DATA TO EXAMINE ▸
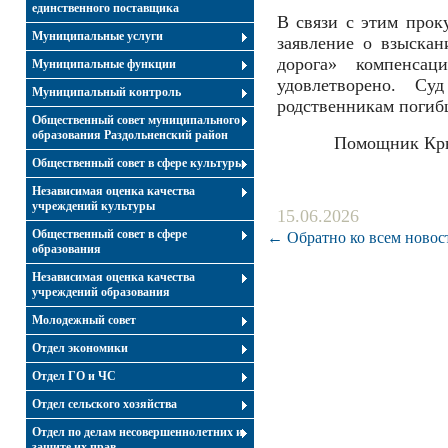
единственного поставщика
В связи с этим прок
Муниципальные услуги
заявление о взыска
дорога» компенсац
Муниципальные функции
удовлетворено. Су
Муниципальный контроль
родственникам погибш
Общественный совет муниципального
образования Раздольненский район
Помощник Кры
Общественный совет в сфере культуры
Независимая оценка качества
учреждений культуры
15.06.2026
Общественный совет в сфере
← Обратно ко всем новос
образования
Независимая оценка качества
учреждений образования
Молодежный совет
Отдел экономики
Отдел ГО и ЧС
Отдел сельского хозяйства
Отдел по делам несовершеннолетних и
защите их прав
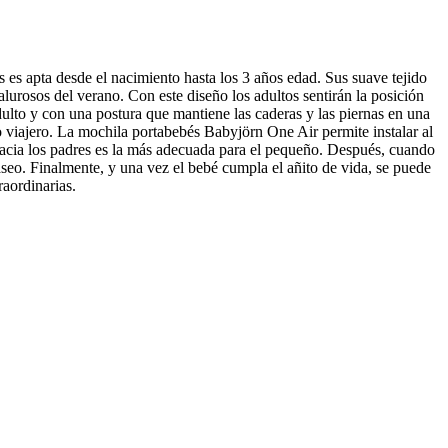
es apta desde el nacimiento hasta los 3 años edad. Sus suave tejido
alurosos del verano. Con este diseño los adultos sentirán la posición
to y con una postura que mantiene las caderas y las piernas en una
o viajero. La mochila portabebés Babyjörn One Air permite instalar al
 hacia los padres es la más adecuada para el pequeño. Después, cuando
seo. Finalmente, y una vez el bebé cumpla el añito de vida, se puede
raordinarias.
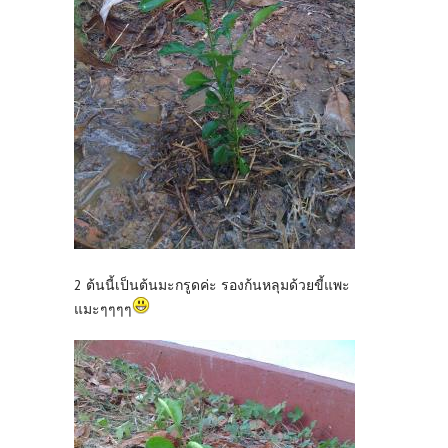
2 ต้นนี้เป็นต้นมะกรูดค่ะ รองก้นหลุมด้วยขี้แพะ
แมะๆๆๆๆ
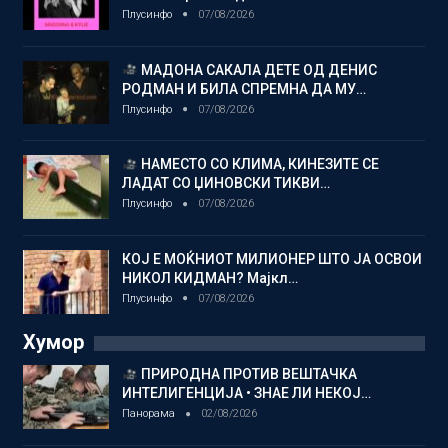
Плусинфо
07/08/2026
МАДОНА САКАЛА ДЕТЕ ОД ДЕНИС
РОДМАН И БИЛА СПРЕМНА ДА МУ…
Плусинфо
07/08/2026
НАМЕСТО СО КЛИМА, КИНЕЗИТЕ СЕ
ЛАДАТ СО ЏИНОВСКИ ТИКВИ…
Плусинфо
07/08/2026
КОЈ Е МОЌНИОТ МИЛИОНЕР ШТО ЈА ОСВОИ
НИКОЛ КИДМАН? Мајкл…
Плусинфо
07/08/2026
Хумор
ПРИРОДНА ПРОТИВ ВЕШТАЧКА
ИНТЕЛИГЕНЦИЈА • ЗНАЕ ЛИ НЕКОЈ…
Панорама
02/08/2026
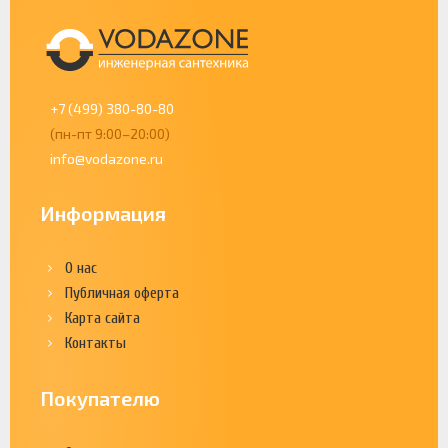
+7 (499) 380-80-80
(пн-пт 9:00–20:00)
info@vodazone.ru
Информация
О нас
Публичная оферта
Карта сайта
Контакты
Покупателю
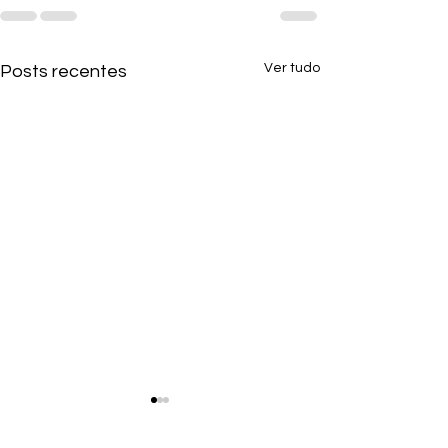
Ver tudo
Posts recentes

EXERCISE DIRECTIONS ▸
Report how many lines of the data hold the string "совет"; give only the number.

RESULT OF THE TASK ▸
4